And the humans of Silent Hill, the emotional core of James’ time in the town, are all horrifically crushed versions of themselves in bad cosplay. Any sense of agency or urgency the characters have is surgically excised, resulting in a plot that runs from set piece to set piece with all the jerky motions and bad pace of a bubble head nurse responding to random noise. Its raw visual and audio stimuli that barely begins to get a single one of your neurons firing off by the time the credits roll.

Advertisement

A Film That Manages to Be “Killing Your Wife” Apologia

You need some context to fully understand how scoured of purpose and meaning Return to Silent Hill is. At the end of the Silent Hill 2 game, James fully remembers what he did: he has been to Silent Hill before.
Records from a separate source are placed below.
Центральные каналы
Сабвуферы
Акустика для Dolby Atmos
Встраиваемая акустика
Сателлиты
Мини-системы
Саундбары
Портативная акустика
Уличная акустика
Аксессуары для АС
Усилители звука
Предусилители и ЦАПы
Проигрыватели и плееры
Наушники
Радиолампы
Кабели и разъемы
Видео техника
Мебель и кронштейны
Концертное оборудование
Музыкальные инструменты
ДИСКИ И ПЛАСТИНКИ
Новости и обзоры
He took Mary there when she was ill.

He killed his wife in Silent Hill.

He smothered her to death with a pillow, unable to watch her waste away. She fought back as much as she could, but it was no use. He took her life. The guilt, the shame, the fear, it consumed him entirely and drove him back to that place. There are no official, “canon” endings for the game, simply the ones dictated by the player’s choices and playstyle. But one thing is certain across all endings: James killed her, and he can’t change what he’s done.

So, of course, Return to Silent Hill elects to change the story completely to try and justify our main man killing his wife, and rewards him for it. It’s a script that wrings its hands and speaks in a poorly convincing tone and mealymouthed smile; it’s a public relations officer spitting in your hand and telling you it’s sanitizer. Return spends a lot of its time trying to get you on the side of the killer, chained so tightly to the classic American melodrama formula that it doesn’t realize how unhinged the narrative its crafting is. James from the game is compelling because he is an unstable and sick man, unable to find closure or absolution for the awful thing he did. But that’s too complicated a concept for a film that merchants in game iconography and masculine heroism at a discount.
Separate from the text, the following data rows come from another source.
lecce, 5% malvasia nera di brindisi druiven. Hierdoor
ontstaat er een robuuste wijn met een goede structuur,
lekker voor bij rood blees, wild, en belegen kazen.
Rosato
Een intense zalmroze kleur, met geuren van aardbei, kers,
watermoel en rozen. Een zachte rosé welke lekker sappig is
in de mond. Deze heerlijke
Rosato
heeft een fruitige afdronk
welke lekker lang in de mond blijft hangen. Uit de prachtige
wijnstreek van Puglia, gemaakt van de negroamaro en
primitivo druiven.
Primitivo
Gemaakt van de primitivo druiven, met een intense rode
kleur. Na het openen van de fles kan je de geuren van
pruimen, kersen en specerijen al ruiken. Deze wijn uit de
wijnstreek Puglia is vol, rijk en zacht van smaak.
We’re Being Held Hostage by Melodrama

There must be a hero in Return to Silent Hill, so it is James. There must be a villain, so Mary’s disease is unambiguously not a disease: she’s a member of one of the cults infesting Silent Hill, whose rituals involve torturing and bleeding her for nonspecific reasons. She’s decaying from the inside for the benefit of an even more nonspecific, predominantly woman led cult that is the real abuser here (again, are we sure this isn’t Wicker Man?).

Advertisement

Ignore that her father handed her over to them, making her a cheap rehash of Alessa from the first game and film. As a matter of fact, why don’t we make all the films major female characters literally the same person to match their one-note dialogue? Angela and Laura in the film are really just aspects of Mary. Except for Maria, Maria is an evil seductress generated by the town to try and slow James down.
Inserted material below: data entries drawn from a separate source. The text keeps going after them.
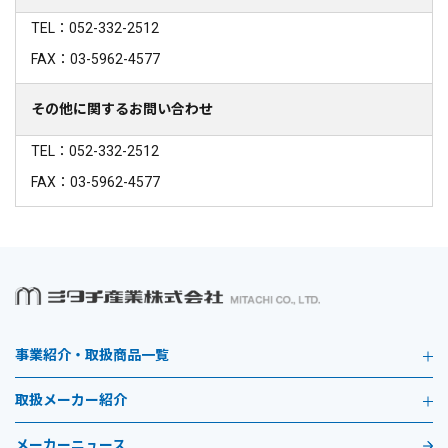
TEL：052-332-2512
FAX：03-5962-4577
その他に関するお問い合わせ
TEL：052-332-2512
FAX：03-5962-4577
事業紹介・取扱商品一覧
取扱メーカー紹介
メーカーニュース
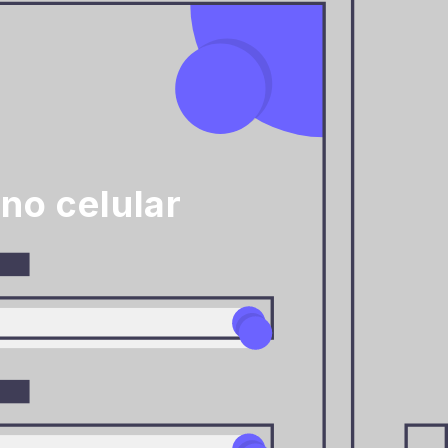
no celular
In a shockingly mean-spirited sequence, James commands Pyramid Head like a Jojo’s Bizarre Adventure stand to violently impale Maria so he can finally find out what happened to his wife. It’s shot in a way that suggests this is a necessary evil, if it is at all evil in the eyes of the film. The fact that a symbol of sexual violence and the embodiment of James’ cruelty takes center stage for this act is egregious. What’s more egregious is that it isn’t framed with any sort of horror or fear in mind. It’s a damning choice for whatever notions of righteousness the film toys with, a damning choice indeed to make the hands of Silent Hill’s unknowable evil an RPG summon for the spouse-killer.

If You Can Believe It, Return to Silent Hill Does Get Worse Somehow

And in the most insulting iteration of the story changing, James is able to remember what he did, with some caveats: Mary fully consented to and asked her husband to kill her. It’s framed in a way that’s almost romantic, and certainly heroic. The dirty, raggedy pillow he used in the game is replaced with a wet cloth he used to tenderly wipe the blood from her nose; the murder weapon turns out to quite literally be a symbol of how much he cares, and at this point I was starting to wonder if I was being intentionally messed with. Instead of a darkened musty room filled with the sounds of ragged breathing, light and music fill the air as he relinquishes her soul to the unknown.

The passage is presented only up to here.